つまり、具体性が想像力の“足場”になる。
そういうことです。

発明塾での実践例:支援は“問いのトリガー”である

発明塾では、支援の中に、「何これ?どういうこと?」「ほんとにこれで上手くいくのか?」「なぜ上手くいったのか?」「こんなのがあるのか!他にないのか?」「もっと詳しい情報はないのか?」といった興味と「問い」を、自然に喚起する情報を盛り込みます
これは、塾生の思考を“外から操作する”のではなく、自ら気づき・考え・判断する“内発性”を引き出すためなんですよね。

支援とは、「思考の立脚点」となる具体的情報を、ちょうどよい角度とタイミングで差し出すこと
それが、発明塾で重視する「よい支援」の基本姿勢です。

ここまでのコラムで、「問い」よりも「情報」、と言っていたのは、そういうことなんですね。

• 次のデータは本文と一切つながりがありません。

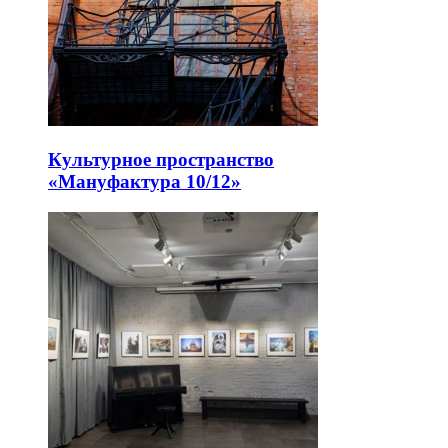
Культурное пространство
«Мануфактура 10/12»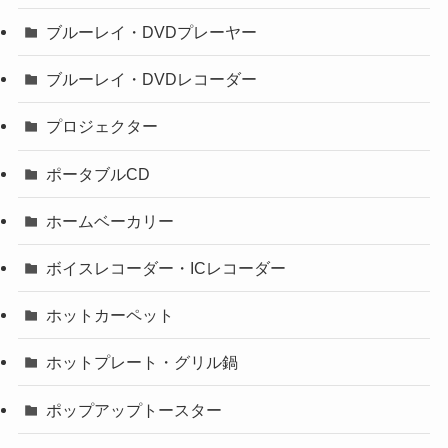
ブルーレイ・DVDプレーヤー
ブルーレイ・DVDレコーダー
プロジェクター
ポータブルCD
ホームベーカリー
ボイスレコーダー・ICレコーダー
ホットカーペット
ホットプレート・グリル鍋
ポップアップトースター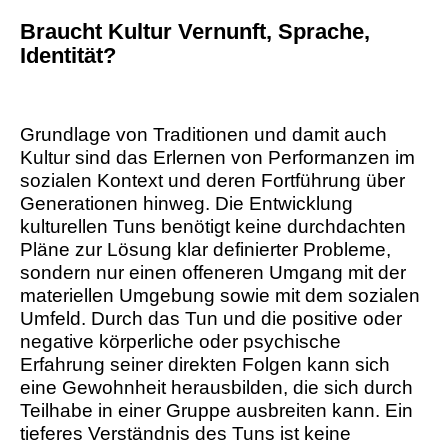
Braucht Kultur Vernunft, Sprache,
Identität?
Grundlage von Traditionen und damit auch
Kultur sind das Erlernen von Performanzen im
sozialen Kontext und deren Fortführung über
Generationen hinweg. Die Entwicklung
kulturellen Tuns benötigt keine durchdachten
Pläne zur Lösung klar definierter Probleme,
sondern nur einen offeneren Umgang mit der
materiellen Umgebung sowie mit dem sozialen
Umfeld. Durch das Tun und die positive oder
negative körperliche oder psychische
Erfahrung seiner direkten Folgen kann sich
eine Gewohnheit herausbilden, die sich durch
Teilhabe in einer Gruppe ausbreiten kann. Ein
tieferes Verständnis des Tuns ist keine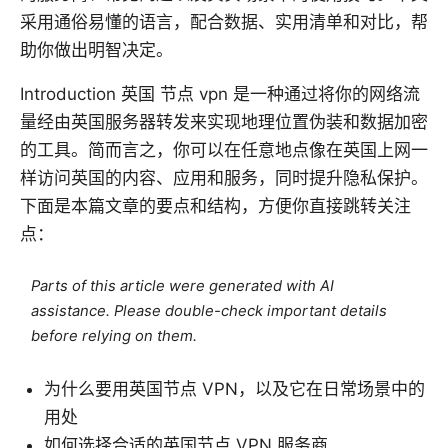
采用通俗易懂的语言，配合数据、实用清单和对比，帮
助你做出明智决定。
Introduction 英国 节点 vpn 是一种通过将你的网络流
量经由英国服务器转发来实现地理位置伪装和数据加密
的工具。简而言之，你可以在任意地点像在英国上网一
样访问英国的内容、应用和服务，同时提升隐私保护。
下面是本篇文章的要点和结构，方便你直接跳转关注
点：
Parts of this article were generated with AI
assistance. Please double-check important details
before relying on them.
为什么要用英国节点 VPN，以及它在日常场景中的
用处
如何选择合适的英国节点 VPN 服务商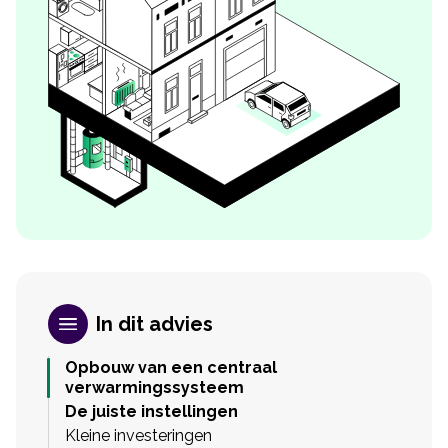
In dit advies
Opbouw van een centraal
verwarmingssysteem
De juiste instellingen
Kleine investeringen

まとめ:よい提案・支援とは、「問いを引き出す具体性」である

よい提案、よい支援とは何か?

相手の想像力・判断力・意志を引き出す“余白”を設計すること

これが僕の考え方です。
そのために、

  •  抽象的な一般論ではなく
  •  具体的で、文脈があり
  •  自分事として考えられる情報

を届ける

それは決して「答え」ではないんです。
「問いの導火線」として、相手の想像・創造を促す力を、提供する

これが、よい支援です。
すべてではないですが、多くの提案(提案型提案)においても、あてはまると思っています。